Generate flamegraphs (requires `cargo-flamegraph`):

```bash
./scripts/profile.sh dense
```

## Examples

[**01_basic_ops.rs**](examples/01_basic_ops.rs) -- The three core similarity metrics (dot product, cosine, L2 distance) and their mathematical relationships. Proves the identity `L2^2(a,b) = 2(1 - cosine(a,b))` for normalized vectors, showing that cosine and L2 are interchangeable for ranking.

[**batch_demo.rs**](examples/batch_demo.rs) -- PDX-style columnar layout for batch retrieval. Transposes 10K vectors (128d) into column-major order, runs 100 queries, and verifies k-NN results against brute-force. Demonstrates the cache-friendly memory access pattern that enables auto-vectorization.

[**binary_demo.rs**](examples/binary_demo.rs) -- Binary (1-bit) quantization for first-stage retrieval. Quantizes 384d vectors to packed bits (32x memory reduction: 150 MB vs 4.6 GB for 1M documents), computes Hamming distance and binary dot product, and measures recall@10 against full-precision search.

[**fast_math_demo.rs**](examples/fast_math_demo.rs) -- Newton-Raphson rsqrt approximation for fast cosine similarity. Benchmarks the hot path in ANN search (640 distance calls per query in HNSW at 1M scale), measures 3-10x speedup over standard cosine at `<1e-4` error, and shows architecture-specific SIMD dispatch.
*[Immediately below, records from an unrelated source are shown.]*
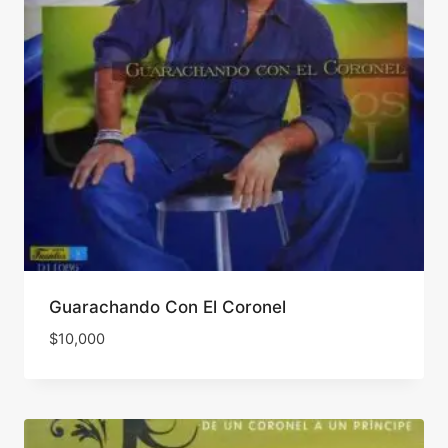
Guarachando Con El Coronel
$
10,000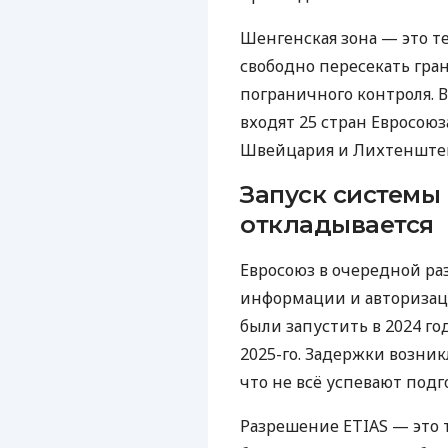
Шенгенская зона — это т
свободно пересекать гран
пограничного контроля. 
входят 25 стран Евросоюз
Швейцария и Лихтенште
Запуск системы 
откладывается
Евросоюз в очередной ра
информации и авторизаци
были запустить в 2024 го
2025-го. Задержки возни
что не всё успевают подг
Разрешение ETIAS — это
[**matryoshka_search.rs**](examples/matryoshka_search.rs) -- Two-stage retrieval using Matryoshka embeddings. Uses a 128d prefix for coarse filtering (100 candidates from 10K corpus), then rescores with full 768d vectors to produce the final top-10. Measures recall and speedup vs single-stage search.

[**maxsim_colbert.rs**](examples/maxsim_colbert.rs) -- ColBERT-style late interaction scoring. Computes MaxSim (sum of per-query-token maximum similarities across document tokens) for 32 query tokens x 128 doc tokens at 128d. Demonstrates non-commutativity and batch scoring of 1000 documents.

[**ternary_demo.rs**](examples/ternary_demo.rs) -- Ternary (1.58-bit) quantization for extreme compression. Quantizes 768d vectors to `{-1, 0, +1}` (16-20x memory reduction: 90 MB vs 3.1 GB for 1M documents), measures recall trade-offs, and analyzes sparsity patterns.

```bash
cargo run --example 01_basic_ops
cargo run --example batch_demo
cargo run --example binary_demo
cargo run --example fast_math_demo
cargo run --example matryoshka_search
cargo run --example maxsim_colbert
cargo run --example ternary_demo
```

## Tests

```bash
cargo test -p innr
```

## License

Dual-licensed under MIT or Apache-2.0.